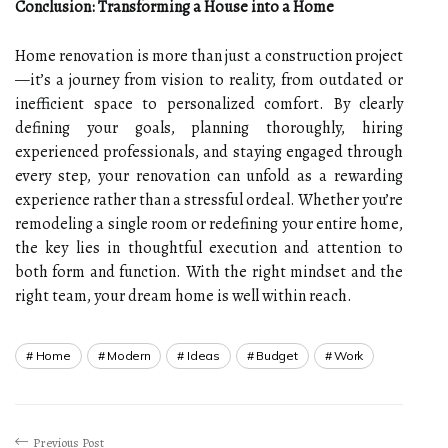
Conclusion: Transforming a House into a Home
Home renovation is more than just a construction project
—it’s a journey from vision to reality, from outdated or
inefficient space to personalized comfort. By clearly
defining your goals, planning thoroughly, hiring
experienced professionals, and staying engaged through
every step, your renovation can unfold as a rewarding
experience rather than a stressful ordeal. Whether you’re
remodeling a single room or redefining your entire home,
the key lies in thoughtful execution and attention to
both form and function. With the right mindset and the
right team, your dream home is well within reach.
Home
Modern
Ideas
Budget
Work
Previous Post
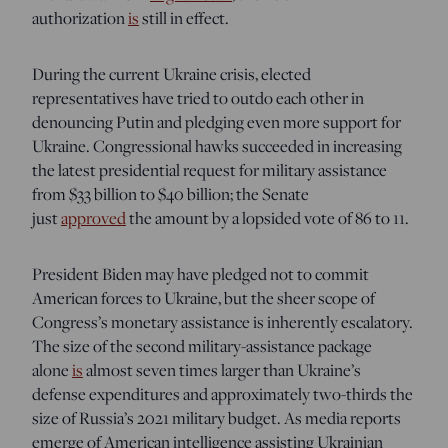
authorization
is
still in effect.
During the current Ukraine crisis, elected
representatives have tried to outdo each other in
denouncing Putin and pledging even more support for
Ukraine. Congressional hawks succeeded in increasing
the latest presidential request for military assistance
from $33 billion to $40 billion; the Senate
just
approved
the amount by a lopsided vote of 86 to 11.
President Biden may have pledged not to commit
American forces to Ukraine, but the sheer scope of
Congress’s monetary assistance is inherently escalatory.
The size of the second military-assistance package
alone
is
almost seven times larger than Ukraine’s
defense expenditures and approximately two-thirds the
size of Russia’s 2021 military budget. As media reports
emerge of American intelligence assisting Ukrainian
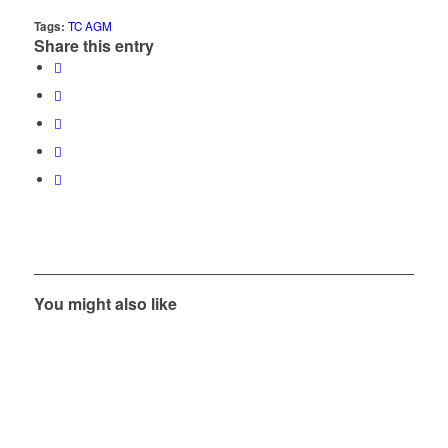
Tags:
TC AGM
Share this entry
You might also like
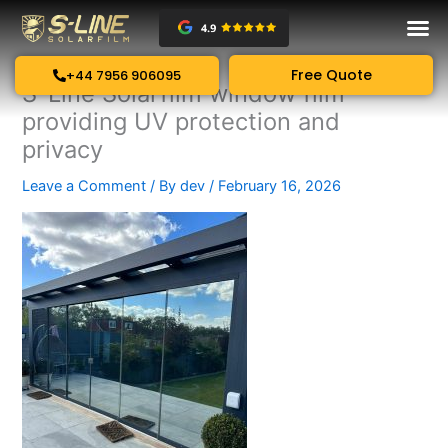
Skip
to
content
Free Quote
+44 7956 906095
S-Line Solarfilm window film
providing UV protection and
privacy
Leave a Comment
/ By
dev
/
February 16, 2026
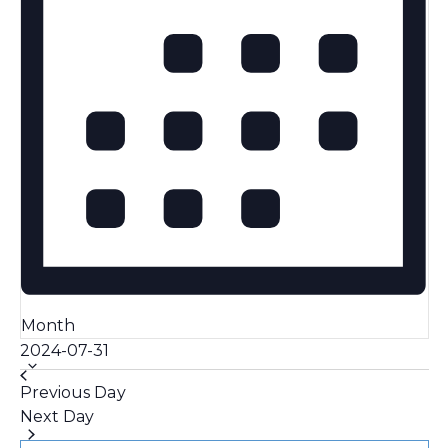
Month
Select
2024-07-31
date.
Previous Day
Next Day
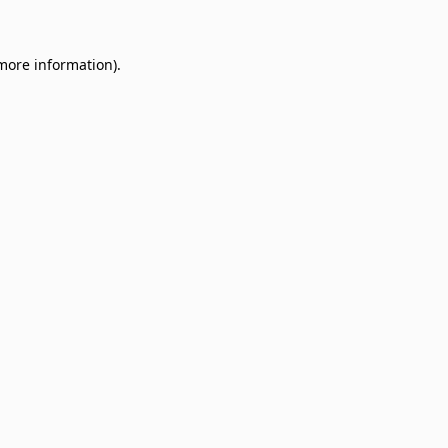
 more information)
.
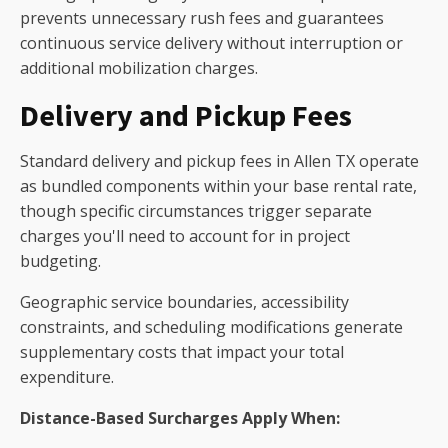
prevents unnecessary rush fees and guarantees
continuous service delivery without interruption or
additional mobilization charges.
Delivery and Pickup Fees
Standard delivery and pickup fees in Allen TX operate
as bundled components within your base rental rate,
though specific circumstances trigger separate
charges you'll need to account for in project
budgeting.
Geographic service boundaries, accessibility
constraints, and scheduling modifications generate
supplementary costs that impact your total
expenditure.
Distance-Based Surcharges Apply When:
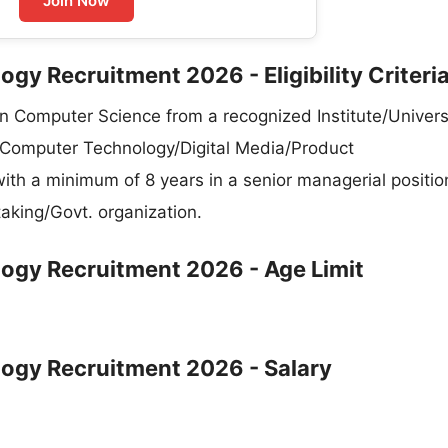
Join Now
gy Recruitment 2026 - Eligibility Criteri
Computer Science from a recognized Institute/Universi
 Computer Technology/Digital Media/Product
a minimum of 8 years in a senior managerial position
taking/Govt. organization.
ogy Recruitment 2026 - Age Limit
ogy Recruitment 2026 - Salary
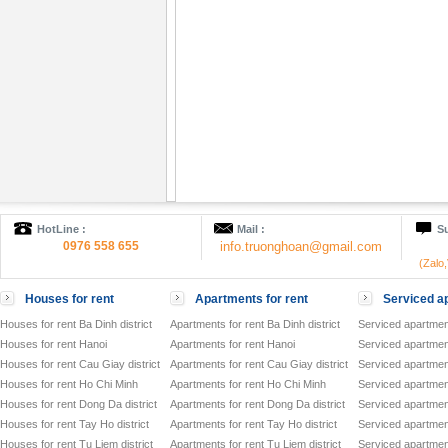
HotLine :
Mail :
Su
0976 558 655
info.truonghoan@gmail.com
(Zalo
Houses for rent
Apartments for rent
Serviced ap
Houses for rent Ba Dinh district
Apartments for rent Ba Dinh district
Serviced apartment
Houses for rent Hanoi
Apartments for rent Hanoi
Serviced apartment
Houses for rent Cau Giay district
Apartments for rent Cau Giay district
Serviced apartment
Houses for rent Ho Chi Minh
Apartments for rent Ho Chi Minh
Serviced apartmen
Houses for rent Dong Da district
Apartments for rent Dong Da district
Serviced apartment
Houses for rent Tay Ho district
Apartments for rent Tay Ho district
Serviced apartment
Houses for rent Tu Liem district
Apartments for rent Tu Liem district
Serviced apartment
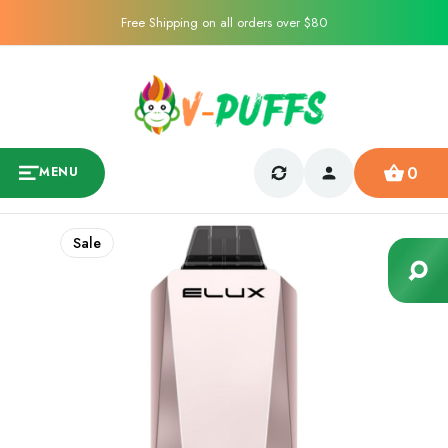
Free Shipping on all orders over $80
0
MENU
Sale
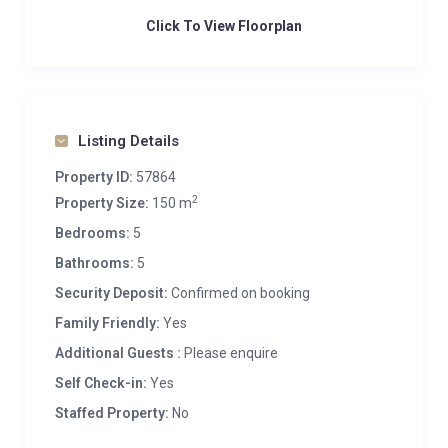
Click To View Floorplan
Listing Details
Property ID:
57864
2
Property Size:
150 m
Bedrooms:
5
Bathrooms:
5
Security Deposit:
Confirmed on booking
Family Friendly:
Yes
Additional Guests :
Please enquire
Self Check-in:
Yes
Staffed Property:
No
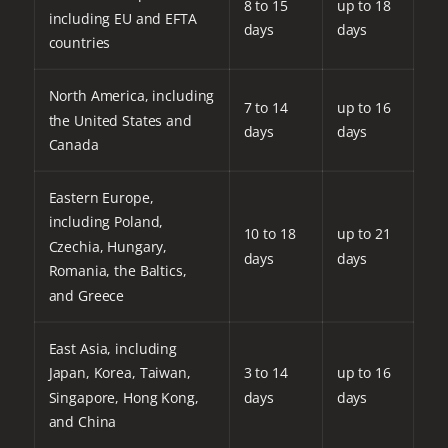
8 to 15
up to 18
including EU and EFTA
days
days
countries
North America, including
7 to 14
up to 16
the United States and
days
days
Canada
Eastern Europe,
including Poland,
10 to 18
up to 21
Czechia, Hungary,
days
days
Romania, the Baltics,
and Greece
East Asia, including
Japan, Korea, Taiwan,
3 to 14
up to 16
Singapore, Hong Kong,
days
days
and China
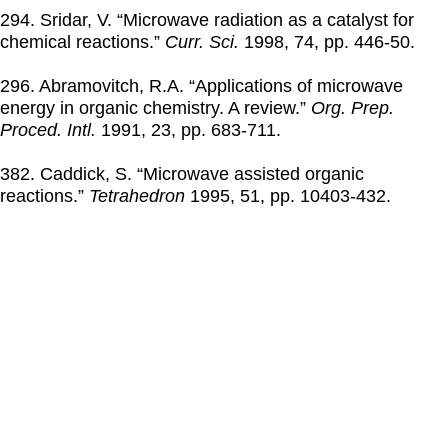
294. Sridar, V. “Microwave radiation as a catalyst for
chemical reactions.”
Curr. Sci.
1998
, 74, pp. 446-50.
296. Abramovitch, R.A. “Applications of microwave
energy in organic chemistry. A review.”
Org. Prep.
Proced. Intl.
1991
, 23, pp. 683-711.
382. Caddick, S. “Microwave assisted organic
reactions.”
Tetrahedron
1995
, 51, pp. 10403-432.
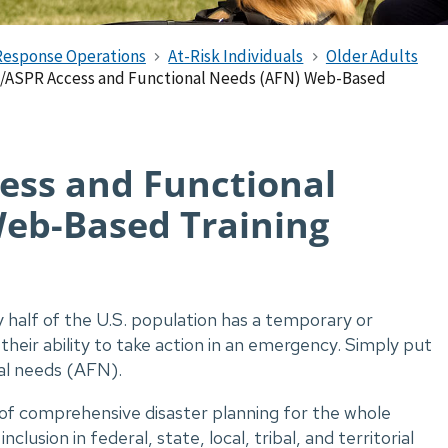
Response Operations
At-Risk Individuals
Older Adults
ASPR Access and Functional Needs (AFN) Web-Based
ess and Functional
eb-Based Training
 half of the U.S. population has a temporary or
their ability to take action in an emergency. Simply put
al needs (AFN).
 of comprehensive disaster planning for the whole
usion in federal, state, local, tribal, and territorial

☆ ☆ ☆ ☆

Your objective —
Go through the material and report each line that holds the string "Dong".

Written solution —
Houses for rent Dong Da district
Apartments for rent Dong Da district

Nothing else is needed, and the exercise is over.